> [Task requirements]:
Every line holding "video" should be copied from the records below.

*** Opening of Listed records ***

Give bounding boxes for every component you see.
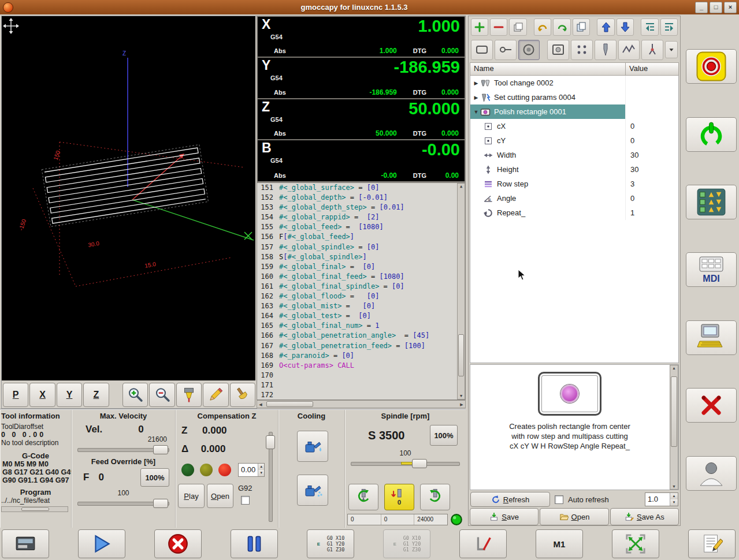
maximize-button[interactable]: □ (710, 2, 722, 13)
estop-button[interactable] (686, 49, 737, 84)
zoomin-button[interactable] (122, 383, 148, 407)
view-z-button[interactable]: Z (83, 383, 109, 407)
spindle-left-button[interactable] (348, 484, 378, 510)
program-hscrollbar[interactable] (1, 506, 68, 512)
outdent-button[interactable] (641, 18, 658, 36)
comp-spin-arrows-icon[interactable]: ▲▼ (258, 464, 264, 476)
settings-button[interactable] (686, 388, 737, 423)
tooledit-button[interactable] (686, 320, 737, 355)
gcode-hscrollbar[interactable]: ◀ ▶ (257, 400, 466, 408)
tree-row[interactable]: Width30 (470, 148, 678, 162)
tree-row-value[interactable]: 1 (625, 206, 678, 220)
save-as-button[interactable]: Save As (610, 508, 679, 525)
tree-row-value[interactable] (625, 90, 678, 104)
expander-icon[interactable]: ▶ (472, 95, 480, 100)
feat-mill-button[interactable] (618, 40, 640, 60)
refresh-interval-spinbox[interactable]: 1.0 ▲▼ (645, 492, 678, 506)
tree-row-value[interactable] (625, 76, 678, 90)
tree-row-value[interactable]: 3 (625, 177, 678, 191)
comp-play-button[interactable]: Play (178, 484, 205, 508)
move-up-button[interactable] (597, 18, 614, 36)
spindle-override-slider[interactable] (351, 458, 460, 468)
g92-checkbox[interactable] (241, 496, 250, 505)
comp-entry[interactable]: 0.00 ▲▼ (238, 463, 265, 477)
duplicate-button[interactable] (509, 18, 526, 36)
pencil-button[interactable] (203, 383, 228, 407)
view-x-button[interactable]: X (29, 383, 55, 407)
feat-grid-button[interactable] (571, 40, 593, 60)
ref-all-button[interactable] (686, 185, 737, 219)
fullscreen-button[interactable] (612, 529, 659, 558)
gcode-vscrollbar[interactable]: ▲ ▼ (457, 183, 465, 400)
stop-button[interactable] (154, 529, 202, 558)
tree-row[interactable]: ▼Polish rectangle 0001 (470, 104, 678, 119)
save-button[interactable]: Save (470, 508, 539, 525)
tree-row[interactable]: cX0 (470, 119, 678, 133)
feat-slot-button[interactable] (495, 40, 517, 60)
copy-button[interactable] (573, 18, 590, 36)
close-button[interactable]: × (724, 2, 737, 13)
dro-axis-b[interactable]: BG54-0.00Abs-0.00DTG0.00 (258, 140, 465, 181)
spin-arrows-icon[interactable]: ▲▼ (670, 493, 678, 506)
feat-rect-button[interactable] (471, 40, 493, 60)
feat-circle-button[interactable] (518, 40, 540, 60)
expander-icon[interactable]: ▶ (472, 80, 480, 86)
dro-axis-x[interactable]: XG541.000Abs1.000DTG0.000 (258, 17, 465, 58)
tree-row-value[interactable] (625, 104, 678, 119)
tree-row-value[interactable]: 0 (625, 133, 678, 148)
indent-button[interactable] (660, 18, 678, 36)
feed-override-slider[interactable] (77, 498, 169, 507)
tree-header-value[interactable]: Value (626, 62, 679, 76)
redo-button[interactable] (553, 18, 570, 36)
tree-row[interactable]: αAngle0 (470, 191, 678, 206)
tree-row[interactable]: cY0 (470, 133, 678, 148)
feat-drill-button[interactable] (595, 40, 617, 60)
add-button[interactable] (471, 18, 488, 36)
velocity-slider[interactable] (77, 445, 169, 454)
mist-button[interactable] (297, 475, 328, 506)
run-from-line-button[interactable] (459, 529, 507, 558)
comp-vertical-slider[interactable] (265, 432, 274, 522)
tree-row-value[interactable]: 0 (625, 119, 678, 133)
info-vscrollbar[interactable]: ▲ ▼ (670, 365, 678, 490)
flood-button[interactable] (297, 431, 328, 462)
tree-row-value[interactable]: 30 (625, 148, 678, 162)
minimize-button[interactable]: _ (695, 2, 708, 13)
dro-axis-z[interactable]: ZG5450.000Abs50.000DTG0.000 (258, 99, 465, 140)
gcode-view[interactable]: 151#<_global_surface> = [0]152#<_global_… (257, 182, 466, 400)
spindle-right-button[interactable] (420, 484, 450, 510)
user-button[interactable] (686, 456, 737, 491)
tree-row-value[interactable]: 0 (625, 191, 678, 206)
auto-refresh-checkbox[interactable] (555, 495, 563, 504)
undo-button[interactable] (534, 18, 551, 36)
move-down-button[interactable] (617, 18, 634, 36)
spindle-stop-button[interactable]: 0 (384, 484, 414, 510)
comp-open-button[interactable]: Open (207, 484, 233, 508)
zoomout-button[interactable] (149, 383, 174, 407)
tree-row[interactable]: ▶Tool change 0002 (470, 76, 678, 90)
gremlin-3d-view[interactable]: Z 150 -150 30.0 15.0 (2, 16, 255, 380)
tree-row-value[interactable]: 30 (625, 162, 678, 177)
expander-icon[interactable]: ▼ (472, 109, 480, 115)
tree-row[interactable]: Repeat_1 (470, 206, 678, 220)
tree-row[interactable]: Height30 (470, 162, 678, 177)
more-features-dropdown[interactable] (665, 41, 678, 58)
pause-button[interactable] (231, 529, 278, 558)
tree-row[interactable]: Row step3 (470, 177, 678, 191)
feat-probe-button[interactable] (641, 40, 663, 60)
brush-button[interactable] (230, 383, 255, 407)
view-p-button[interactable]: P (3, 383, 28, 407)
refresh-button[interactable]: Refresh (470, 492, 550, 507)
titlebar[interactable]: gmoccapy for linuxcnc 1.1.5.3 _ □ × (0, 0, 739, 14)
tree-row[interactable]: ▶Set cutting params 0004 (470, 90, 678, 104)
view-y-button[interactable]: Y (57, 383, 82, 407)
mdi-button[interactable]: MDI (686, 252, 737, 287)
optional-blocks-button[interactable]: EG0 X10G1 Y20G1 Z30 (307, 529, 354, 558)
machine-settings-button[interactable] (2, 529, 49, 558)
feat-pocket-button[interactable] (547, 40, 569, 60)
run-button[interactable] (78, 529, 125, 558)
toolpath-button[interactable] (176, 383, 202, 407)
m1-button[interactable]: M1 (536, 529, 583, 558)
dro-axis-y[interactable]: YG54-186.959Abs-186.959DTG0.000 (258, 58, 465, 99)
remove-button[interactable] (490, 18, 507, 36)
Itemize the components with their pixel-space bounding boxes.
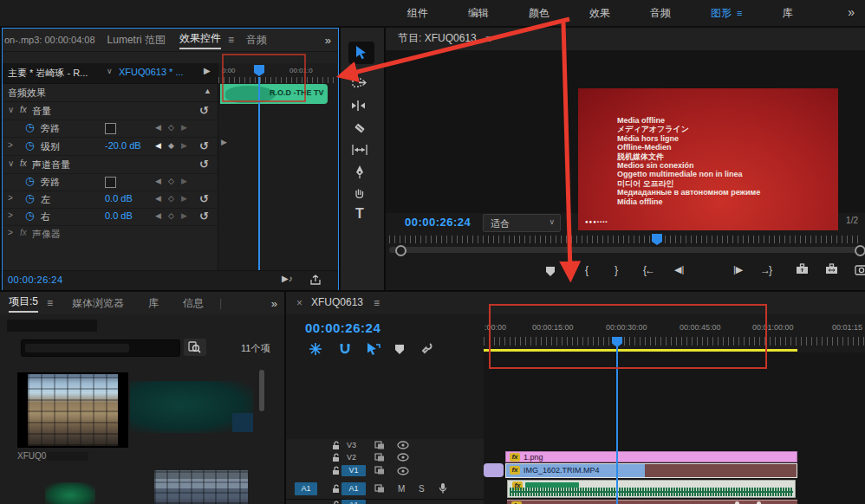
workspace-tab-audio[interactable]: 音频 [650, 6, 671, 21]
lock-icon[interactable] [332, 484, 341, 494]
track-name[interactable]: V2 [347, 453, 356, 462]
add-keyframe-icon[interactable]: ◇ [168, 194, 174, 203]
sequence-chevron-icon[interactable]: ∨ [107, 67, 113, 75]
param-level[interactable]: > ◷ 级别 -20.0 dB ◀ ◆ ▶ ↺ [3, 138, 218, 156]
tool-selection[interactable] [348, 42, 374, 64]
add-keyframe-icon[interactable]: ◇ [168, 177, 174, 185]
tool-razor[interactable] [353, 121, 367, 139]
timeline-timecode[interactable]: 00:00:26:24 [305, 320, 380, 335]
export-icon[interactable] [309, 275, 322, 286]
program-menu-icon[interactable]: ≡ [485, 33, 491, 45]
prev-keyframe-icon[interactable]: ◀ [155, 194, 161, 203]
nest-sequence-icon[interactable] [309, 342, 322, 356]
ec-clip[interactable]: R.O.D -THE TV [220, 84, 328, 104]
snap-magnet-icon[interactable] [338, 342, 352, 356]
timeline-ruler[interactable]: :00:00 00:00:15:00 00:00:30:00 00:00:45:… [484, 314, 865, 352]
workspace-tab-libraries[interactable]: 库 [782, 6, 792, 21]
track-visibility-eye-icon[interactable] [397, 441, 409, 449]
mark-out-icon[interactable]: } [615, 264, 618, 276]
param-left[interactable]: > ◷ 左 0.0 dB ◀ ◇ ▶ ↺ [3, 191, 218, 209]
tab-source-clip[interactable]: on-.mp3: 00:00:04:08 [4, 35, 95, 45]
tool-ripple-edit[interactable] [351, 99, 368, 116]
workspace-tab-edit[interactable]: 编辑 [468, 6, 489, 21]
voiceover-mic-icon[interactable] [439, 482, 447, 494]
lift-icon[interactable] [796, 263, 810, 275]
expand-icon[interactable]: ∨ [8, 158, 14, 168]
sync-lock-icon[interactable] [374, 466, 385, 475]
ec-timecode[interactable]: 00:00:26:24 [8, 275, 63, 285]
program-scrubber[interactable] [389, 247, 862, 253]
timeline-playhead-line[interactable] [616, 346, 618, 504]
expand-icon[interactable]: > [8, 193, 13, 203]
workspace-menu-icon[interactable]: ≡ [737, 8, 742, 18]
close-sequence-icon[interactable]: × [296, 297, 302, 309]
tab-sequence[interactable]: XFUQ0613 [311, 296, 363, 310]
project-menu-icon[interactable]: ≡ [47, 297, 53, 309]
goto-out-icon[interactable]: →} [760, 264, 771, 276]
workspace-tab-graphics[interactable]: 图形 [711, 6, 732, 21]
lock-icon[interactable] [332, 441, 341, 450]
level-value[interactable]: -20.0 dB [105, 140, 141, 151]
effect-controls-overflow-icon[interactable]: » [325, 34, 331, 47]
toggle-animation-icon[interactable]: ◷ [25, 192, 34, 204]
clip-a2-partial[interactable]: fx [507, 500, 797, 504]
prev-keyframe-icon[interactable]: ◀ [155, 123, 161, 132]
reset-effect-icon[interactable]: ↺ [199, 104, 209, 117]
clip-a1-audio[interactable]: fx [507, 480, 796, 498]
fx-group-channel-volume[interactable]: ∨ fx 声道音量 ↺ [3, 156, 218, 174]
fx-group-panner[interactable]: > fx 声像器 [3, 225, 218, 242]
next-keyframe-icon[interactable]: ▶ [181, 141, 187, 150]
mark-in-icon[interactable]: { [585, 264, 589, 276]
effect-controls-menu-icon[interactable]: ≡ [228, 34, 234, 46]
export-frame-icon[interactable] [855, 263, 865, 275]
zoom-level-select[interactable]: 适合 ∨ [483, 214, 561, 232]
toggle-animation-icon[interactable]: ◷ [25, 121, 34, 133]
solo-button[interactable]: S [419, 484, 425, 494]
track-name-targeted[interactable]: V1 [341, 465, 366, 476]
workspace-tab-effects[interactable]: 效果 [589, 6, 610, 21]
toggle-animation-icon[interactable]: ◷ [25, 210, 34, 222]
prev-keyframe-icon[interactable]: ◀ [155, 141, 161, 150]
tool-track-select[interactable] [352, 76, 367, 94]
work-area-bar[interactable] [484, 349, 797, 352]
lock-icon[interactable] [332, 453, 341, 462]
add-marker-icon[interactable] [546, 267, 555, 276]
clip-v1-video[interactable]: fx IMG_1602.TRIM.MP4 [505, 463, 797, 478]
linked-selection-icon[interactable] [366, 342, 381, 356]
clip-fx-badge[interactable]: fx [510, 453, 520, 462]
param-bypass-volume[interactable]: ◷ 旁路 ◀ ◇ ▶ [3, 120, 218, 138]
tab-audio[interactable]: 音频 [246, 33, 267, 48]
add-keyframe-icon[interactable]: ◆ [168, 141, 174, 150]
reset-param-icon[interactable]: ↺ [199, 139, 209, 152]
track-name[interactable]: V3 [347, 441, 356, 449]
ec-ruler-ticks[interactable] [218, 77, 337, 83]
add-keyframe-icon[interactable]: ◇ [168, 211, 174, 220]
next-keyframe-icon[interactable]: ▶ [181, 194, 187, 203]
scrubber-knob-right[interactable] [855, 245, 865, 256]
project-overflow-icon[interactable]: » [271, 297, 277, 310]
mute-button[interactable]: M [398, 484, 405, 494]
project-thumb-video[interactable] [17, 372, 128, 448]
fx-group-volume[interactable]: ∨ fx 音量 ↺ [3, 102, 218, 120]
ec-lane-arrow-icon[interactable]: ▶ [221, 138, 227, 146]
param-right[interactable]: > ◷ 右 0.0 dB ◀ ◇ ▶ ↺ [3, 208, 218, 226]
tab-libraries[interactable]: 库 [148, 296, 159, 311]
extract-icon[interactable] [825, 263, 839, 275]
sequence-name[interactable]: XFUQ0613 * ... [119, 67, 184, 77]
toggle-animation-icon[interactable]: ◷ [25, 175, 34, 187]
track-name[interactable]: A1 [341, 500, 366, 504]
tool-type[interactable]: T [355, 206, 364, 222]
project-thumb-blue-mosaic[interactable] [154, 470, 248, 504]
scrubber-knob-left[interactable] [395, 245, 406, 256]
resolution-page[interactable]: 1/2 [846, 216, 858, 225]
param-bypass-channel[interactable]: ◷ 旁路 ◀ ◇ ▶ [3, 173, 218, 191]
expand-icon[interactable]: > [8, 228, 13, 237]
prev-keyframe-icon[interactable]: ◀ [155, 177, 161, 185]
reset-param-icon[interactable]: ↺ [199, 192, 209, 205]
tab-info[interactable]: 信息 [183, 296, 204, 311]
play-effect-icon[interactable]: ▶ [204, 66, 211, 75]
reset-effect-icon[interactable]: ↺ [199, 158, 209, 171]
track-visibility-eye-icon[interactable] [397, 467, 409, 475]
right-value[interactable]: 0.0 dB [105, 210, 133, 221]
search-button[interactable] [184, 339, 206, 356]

*** Close of Listed records ***

> [Your response]:
clip-v1-video[interactable]: fx IMG_1602.TRIM.MP4 [505, 463, 797, 478]
project-thumb-video[interactable] [17, 372, 128, 448]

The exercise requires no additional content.